Work order: Read through the records below and copy each line that uses the word "layer".

Exercise inputs:
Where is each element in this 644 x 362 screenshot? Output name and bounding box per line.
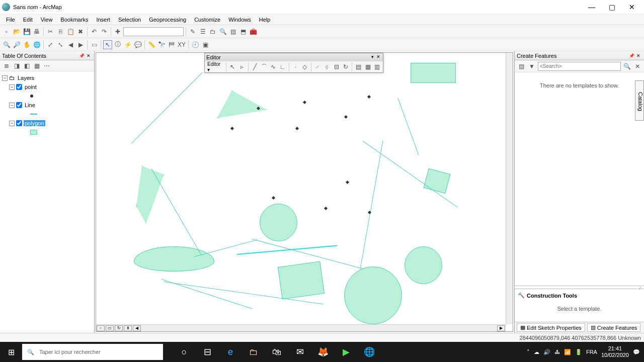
layer-checkbox[interactable] bbox=[16, 84, 22, 90]
menu-view[interactable]: View bbox=[37, 16, 57, 24]
redo-icon[interactable]: ↷ bbox=[100, 27, 109, 36]
pan-icon[interactable]: ✋ bbox=[22, 40, 31, 49]
pause-icon[interactable]: ⏸ bbox=[124, 325, 132, 331]
options-icon[interactable]: ⋯ bbox=[42, 61, 51, 70]
map-view[interactable]: Editor ▾ ✕ Editor ▾ ↖ ▹ ╱ ⌒ ∿ ∟ · bbox=[96, 52, 513, 332]
task-view-icon[interactable]: ⊟ bbox=[196, 342, 218, 362]
mail-icon[interactable]: ✉ bbox=[289, 342, 311, 362]
layer-polygon[interactable]: − polygon bbox=[2, 119, 92, 128]
clock[interactable]: 21:41 10/02/2020 bbox=[601, 345, 629, 358]
list-by-selection-icon[interactable]: ▦ bbox=[32, 61, 41, 70]
editor-toolbar[interactable]: Editor ▾ ✕ Editor ▾ ↖ ▹ ╱ ⌒ ∿ ∟ · bbox=[204, 53, 383, 73]
language-icon[interactable]: FRA bbox=[586, 349, 597, 355]
menu-customize[interactable]: Customize bbox=[190, 16, 224, 24]
delete-icon[interactable]: ✖ bbox=[76, 27, 85, 36]
layer-point[interactable]: − point bbox=[2, 82, 92, 92]
cut-polygons-icon[interactable]: ⎀ bbox=[323, 62, 332, 71]
sketch-props-icon[interactable]: ▦ bbox=[364, 62, 372, 71]
print-icon[interactable]: 🖶 bbox=[32, 27, 41, 36]
edit-vertices-icon[interactable]: ◇ bbox=[301, 62, 309, 71]
paste-icon[interactable]: 📋 bbox=[66, 27, 75, 36]
firefox-icon[interactable]: 🦊 bbox=[312, 342, 334, 362]
measure-icon[interactable]: 📏 bbox=[147, 40, 156, 49]
scale-input[interactable] bbox=[123, 27, 184, 36]
symbol-line[interactable] bbox=[2, 110, 92, 119]
symbol-polygon[interactable] bbox=[2, 128, 92, 137]
zoom-in-icon[interactable]: 🔍 bbox=[2, 40, 11, 49]
point-icon[interactable]: · bbox=[291, 62, 300, 71]
cut-icon[interactable]: ✂ bbox=[46, 27, 55, 36]
new-icon[interactable]: ▫ bbox=[2, 27, 11, 36]
add-data-icon[interactable]: ✚ bbox=[113, 27, 122, 36]
clear-search-icon[interactable]: ✕ bbox=[633, 62, 642, 71]
close-button[interactable]: ✕ bbox=[622, 1, 642, 13]
app-icon[interactable]: ▶ bbox=[335, 342, 357, 362]
editor-menu[interactable]: Editor ▾ bbox=[206, 61, 224, 72]
catalog-icon[interactable]: 🗀 bbox=[208, 27, 217, 36]
toc-icon[interactable]: ☰ bbox=[198, 27, 207, 36]
data-view-icon[interactable]: ▫ bbox=[97, 325, 105, 331]
find-route-icon[interactable]: ⛿ bbox=[167, 40, 176, 49]
battery-icon[interactable]: 🔋 bbox=[575, 349, 582, 355]
full-extent-icon[interactable]: 🌐 bbox=[32, 40, 41, 49]
select-icon[interactable]: ▭ bbox=[90, 40, 99, 49]
volume-icon[interactable]: 🔊 bbox=[543, 349, 550, 355]
right-angle-icon[interactable]: ∟ bbox=[279, 62, 287, 71]
layout-view-icon[interactable]: ▭ bbox=[106, 325, 114, 331]
scroll-right-icon[interactable]: ▶ bbox=[497, 325, 505, 331]
toolbox-icon[interactable]: 🧰 bbox=[249, 27, 258, 36]
identify-icon[interactable]: ⓘ bbox=[113, 40, 122, 49]
menu-selection[interactable]: Selection bbox=[114, 16, 145, 24]
edit-annotation-icon[interactable]: ▹ bbox=[237, 62, 246, 71]
scroll-left-icon[interactable]: ◀ bbox=[133, 325, 141, 331]
toolbar-close-icon[interactable]: ✕ bbox=[375, 54, 381, 60]
time-slider-icon[interactable]: 🕘 bbox=[191, 40, 200, 49]
expand-icon[interactable]: − bbox=[9, 103, 15, 108]
model-icon[interactable]: ⬒ bbox=[238, 27, 248, 36]
organize-templates-icon[interactable]: ▤ bbox=[517, 62, 526, 71]
menu-windows[interactable]: Windows bbox=[224, 16, 255, 24]
edge-icon[interactable]: e bbox=[219, 342, 242, 362]
catalog-sidetab[interactable]: Catalog bbox=[635, 80, 644, 121]
html-popup-icon[interactable]: 💬 bbox=[133, 40, 142, 49]
edit-tool-icon[interactable]: ↖ bbox=[228, 62, 237, 71]
attributes-icon[interactable]: ▤ bbox=[354, 62, 363, 71]
network-icon[interactable]: 🖧 bbox=[554, 349, 560, 355]
menu-insert[interactable]: Insert bbox=[92, 16, 114, 24]
copy-icon[interactable]: ⎘ bbox=[56, 27, 65, 36]
create-features-icon[interactable]: ▥ bbox=[373, 62, 382, 71]
pin-icon[interactable]: 📌 bbox=[78, 52, 85, 59]
rotate-icon[interactable]: ↻ bbox=[342, 62, 350, 71]
save-icon[interactable]: 💾 bbox=[22, 27, 31, 36]
menu-bookmarks[interactable]: Bookmarks bbox=[56, 16, 92, 24]
end-point-arc-icon[interactable]: ⌒ bbox=[260, 62, 268, 71]
list-by-source-icon[interactable]: ◨ bbox=[12, 61, 21, 70]
taskbar-search[interactable]: 🔍 Taper ici pour rechercher bbox=[22, 344, 163, 360]
start-button[interactable]: ⊞ bbox=[0, 342, 22, 362]
menu-file[interactable]: File bbox=[2, 16, 19, 24]
create-viewer-icon[interactable]: ▣ bbox=[201, 40, 210, 49]
fixed-zoom-in-icon[interactable]: ⤢ bbox=[46, 40, 55, 49]
expand-icon[interactable]: − bbox=[9, 121, 15, 126]
cortana-icon[interactable]: ○ bbox=[173, 342, 195, 362]
tab-create-features[interactable]: ▥Create Features bbox=[587, 323, 640, 332]
expand-icon[interactable]: − bbox=[2, 75, 8, 81]
close-panel-icon[interactable]: ✕ bbox=[85, 52, 92, 59]
find-icon[interactable]: 🔭 bbox=[157, 40, 166, 49]
layer-checkbox[interactable] bbox=[16, 120, 22, 126]
onedrive-icon[interactable]: ☁ bbox=[534, 349, 539, 355]
list-by-drawing-icon[interactable]: ≣ bbox=[2, 61, 11, 70]
search-icon[interactable]: 🔍 bbox=[218, 27, 227, 36]
list-by-visibility-icon[interactable]: ◧ bbox=[22, 61, 31, 70]
select-elements-icon[interactable]: ↖ bbox=[103, 40, 112, 49]
layer-line[interactable]: − Line bbox=[2, 101, 92, 110]
filter-icon[interactable]: ▼ bbox=[527, 62, 536, 71]
menu-geoprocessing[interactable]: Geoprocessing bbox=[145, 16, 190, 24]
template-search-input[interactable] bbox=[538, 62, 621, 71]
back-icon[interactable]: ◀ bbox=[66, 40, 75, 49]
arcmap-taskbar-icon[interactable]: 🌐 bbox=[358, 342, 380, 362]
fixed-zoom-out-icon[interactable]: ⤡ bbox=[56, 40, 65, 49]
tray-chevron-icon[interactable]: ˄ bbox=[527, 349, 530, 355]
undo-icon[interactable]: ↶ bbox=[90, 27, 99, 36]
store-icon[interactable]: 🛍 bbox=[266, 342, 288, 362]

Task answer:
layer-checkbox[interactable] bbox=[16, 84, 22, 90]
layer-polygon[interactable]: − polygon bbox=[2, 119, 92, 128]
layer-point[interactable]: − point bbox=[2, 82, 92, 92]
layer-checkbox[interactable] bbox=[16, 120, 22, 126]
layer-line[interactable]: − Line bbox=[2, 101, 92, 110]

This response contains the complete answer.